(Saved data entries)

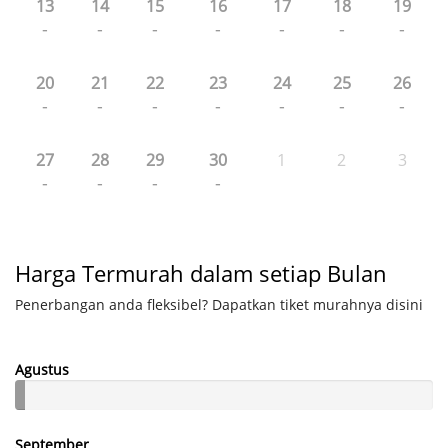
13
14
15
16
17
18
19
-
-
-
-
-
-
-
20
21
22
23
24
25
26
-
-
-
-
-
-
-
27
28
29
30
1
2
3
-
-
-
-
Harga Termurah dalam setiap Bulan
Penerbangan anda fleksibel? Dapatkan tiket murahnya disini
Agustus
September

§ **What the task asks**: An exact copy of every entry, without pictures, should be your output.

§ **Written answer**:
13
14
15
16
17
18
19
-
-
-
-
-
-
-
20
21
22
23
24
25
26
-
-
-
-
-
-
-
27
28
29
30
1
2
3
-
-
-
-
Harga Termurah dalam setiap Bulan
Penerbangan anda fleksibel? Dapatkan tiket murahnya disini
Agustus
September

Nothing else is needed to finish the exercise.